Among the lines below, which ones contain the word "postal"? Copy every such line.

Top of TASK MATERIAL

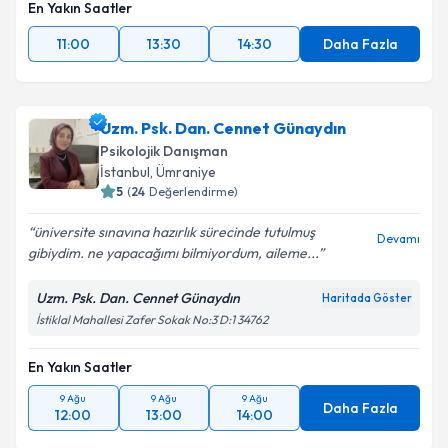
En Yakın Saatler
11:00
13:30
14:30
Daha Fazla
Uzm. Psk. Dan. Cennet Günaydın
Psikolojik Danışman
İstanbul
, Ümraniye
5
(
24
Değerlendirme)
üniversite sınavına hazırlık sürecinde tutulmuş
Devamı
gibiydim. ne yapacağımı bilmiyordum, aileme...
Uzm. Psk. Dan. Cennet Günaydın
Haritada Göster
İstiklal Mahallesi Zafer Sokak No:3 D:1 34762
En Yakın Saatler
9 Ağu
9 Ağu
9 Ağu
Daha Fazla
12:00
13:00
14:00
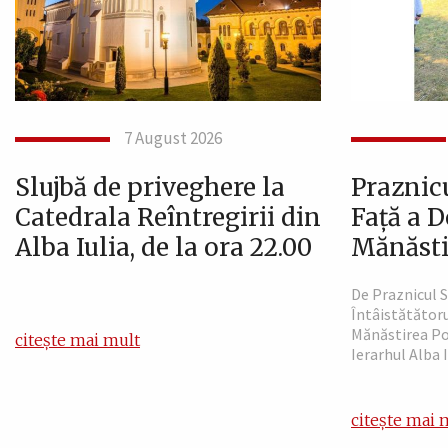
7 August 2026
Slujbă de priveghere la
Praznic
Catedrala Reîntregirii din
Față a 
Alba Iulia, de la ora 22.00
Mănăsti
De Praznicul S
Întâistătătoru
Mănăstirea Po
citește mai mult
Ierarhul Alba 
citește mai 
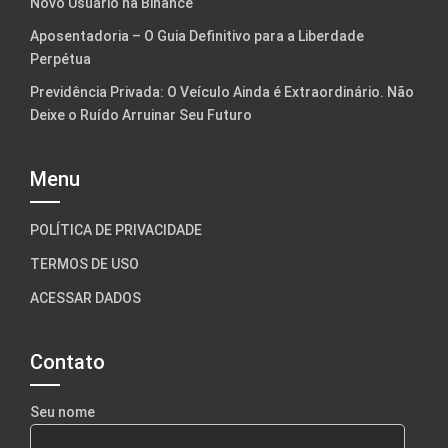
Novo Usuário na Binance
Aposentadoria – O Guia Definitivo para a Liberdade
Perpétua
Previdência Privada: O Veículo Ainda é Extraordinário. Não
Deixe o Ruído Arruinar Seu Futuro
Menu
POLÍTICA DE PRIVACIDADE
TERMOS DE USO
ACESSAR DADOS
Contato
Seu nome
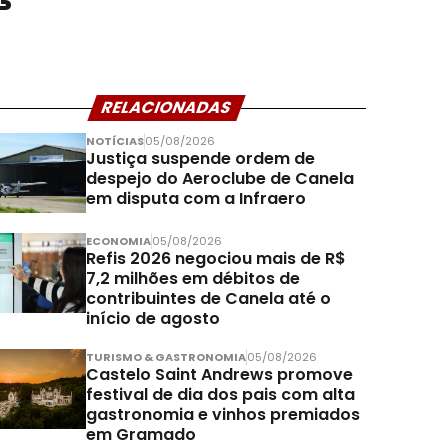
RELACIONADAS
NOTÍCIAS
05/08/2026
Justiça suspende ordem de
despejo do Aeroclube de Canela
em disputa com a Infraero
ECONOMIA
05/08/2026
Refis 2026 negociou mais de R$
7,2 milhões em débitos de
contribuintes de Canela até o
início de agosto
TURISMO & GASTRONOMIA
05/08/2026
Castelo Saint Andrews promove
festival de dia dos pais com alta
gastronomia e vinhos premiados
em Gramado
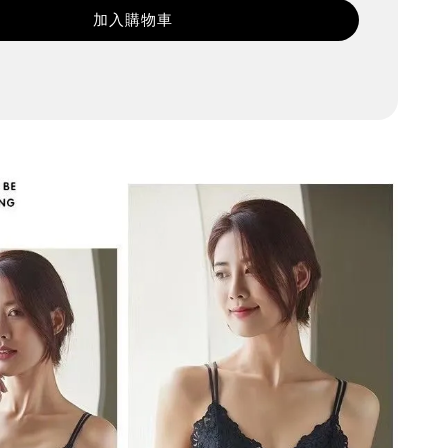
加入購物車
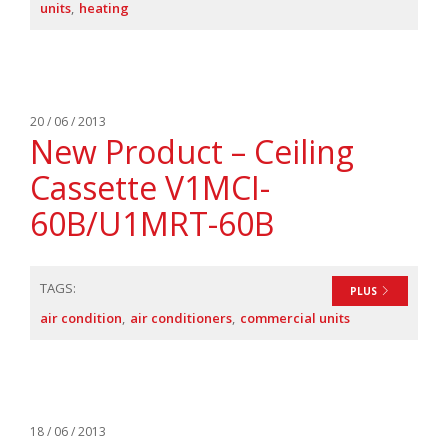
units
heating
20 / 06 / 2013
New Product – Ceiling
Cassette V1MCI-
60B/U1MRT-60B
TAGS:
PLUS
air condition
air conditioners
commercial units
18 / 06 / 2013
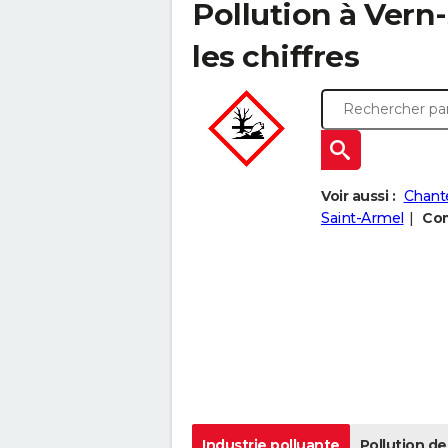
Pollution à Vern-
les chiffres
Voir aussi :
Chant
Saint-Armel
Com
Industrie polluante
Pollution de 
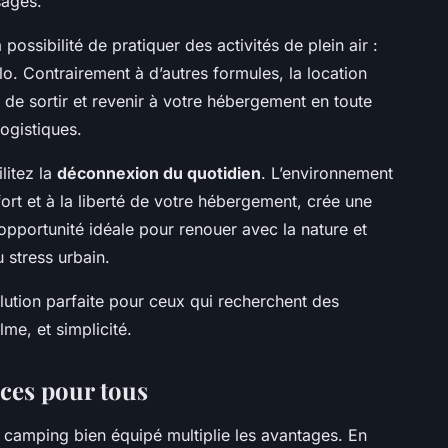
sages.
 possibilité de pratiquer des activités de plein air :
. Contrairement à d’autres formules, la location
 de sortir et revenir à votre hébergement en toute
logistiques.
litez la
déconnexion du quotidien
. L’environnement
fort et à la liberté de votre hébergement, crée une
opportunité idéale pour renouer avec la nature et
 stress urbain.
lution parfaite pour ceux qui recherchent des
me, et simplicité.
ices pour tous
camping bien équipé multiplie les avantages. En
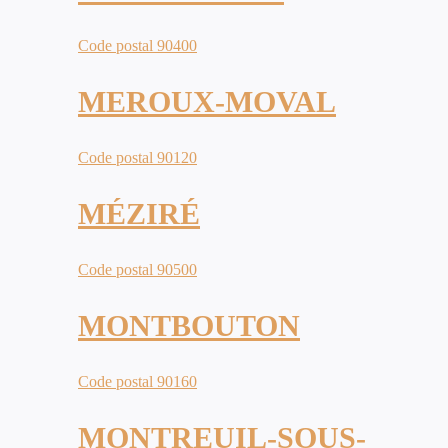
Code postal 90400
MEROUX-MOVAL
Code postal 90120
MÉZIRÉ
Code postal 90500
MONTBOUTON
Code postal 90160
MONTREUIL-SOUS-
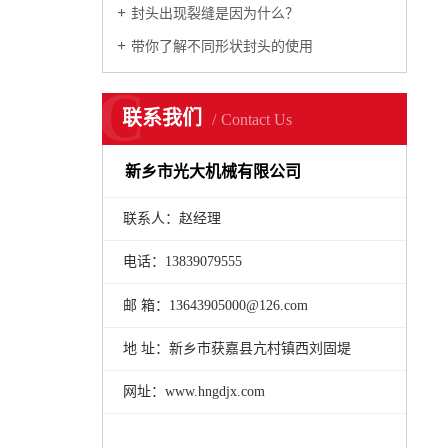
封头出现裂缝是因为什么？
带你了解不同形状封头的使用
C
联系我们
Contact Us
新乡市光大机械有限公司
联系人：赵经理
电话：13839079555
邮 箱：13643905000@126.com
地 址：新乡市获嘉县亢村镇西刘固堤
网址：www.hngdjx.com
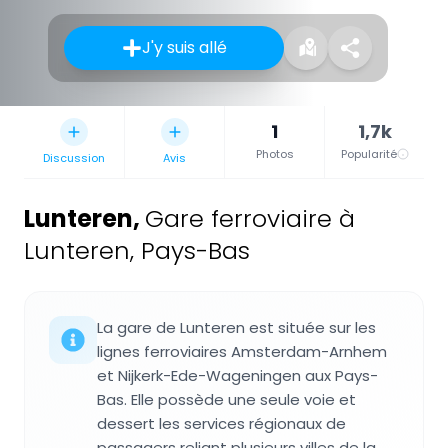
J'y suis allé
1
1,7k
Photos
Popularité
Discussion
Avis
Lunteren
,
Gare ferroviaire à
Lunteren, Pays-Bas
La gare de Lunteren est située sur les
lignes ferroviaires Amsterdam-Arnhem
et Nijkerk-Ede-Wageningen aux Pays-
Bas. Elle possède une seule voie et
dessert les services régionaux de
passagers reliant plusieurs villes de la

Bottom of TASK MATERIAL

- [WRITTEN ANSWER]:
Code postal 90400
Code postal 90120
Code postal 90500
Code postal 90160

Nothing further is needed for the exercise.